→ YOUR ASSIGNMENT:
Would you output the entries below only from the line containing "ayudar a su" through the line containing "de los ocasionales visitantes.", exactly as they stand and with both ends included?

→ DATASET EXTRACT:

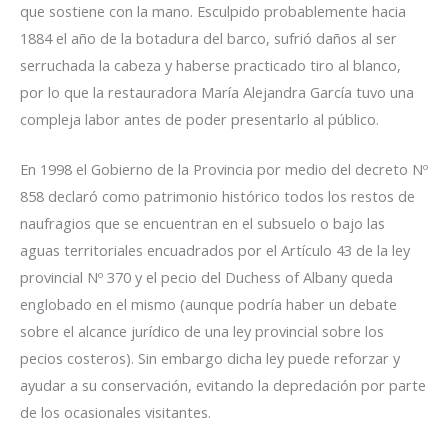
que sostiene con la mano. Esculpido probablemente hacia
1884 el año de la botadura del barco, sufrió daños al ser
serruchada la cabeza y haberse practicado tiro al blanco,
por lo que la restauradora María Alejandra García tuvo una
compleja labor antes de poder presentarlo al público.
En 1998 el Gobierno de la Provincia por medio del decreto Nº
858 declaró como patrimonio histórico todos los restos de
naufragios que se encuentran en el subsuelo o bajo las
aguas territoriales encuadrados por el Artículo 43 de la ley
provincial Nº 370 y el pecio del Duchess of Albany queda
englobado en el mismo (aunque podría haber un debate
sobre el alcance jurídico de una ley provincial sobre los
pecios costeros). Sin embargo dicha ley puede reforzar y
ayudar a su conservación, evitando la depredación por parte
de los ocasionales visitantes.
==
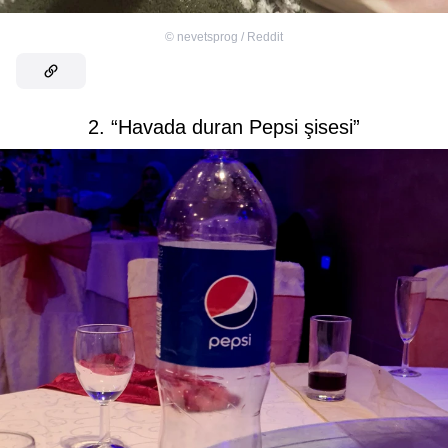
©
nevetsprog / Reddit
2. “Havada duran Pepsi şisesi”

→ RESPONSE:
ayudar a su conservación, evitando la depredación por parte
de los ocasionales visitantes.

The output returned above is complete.